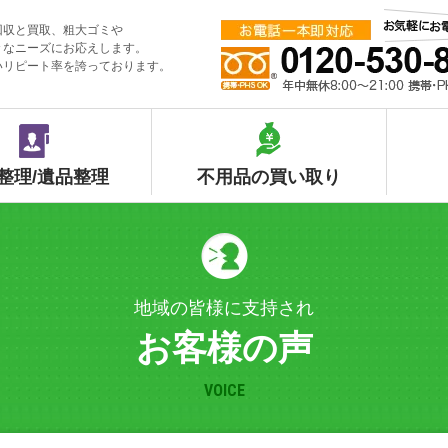
回収と買取、粗大ゴミや
々なニーズにお応えします。
いリピート率を誇っております。
整理/遺品整理
不用品の買い取り
地域の皆様に支持され
お客様の声
VOICE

-------

Quote, word for word, every line starting at the one that contains "いリピート率を誇っております。" and ending with the final line of the entries.

→ **Result of this task**
いリピート率を誇っております。
整理/遺品整理
不用品の買い取り
地域の皆様に支持され
お客様の声
VOICE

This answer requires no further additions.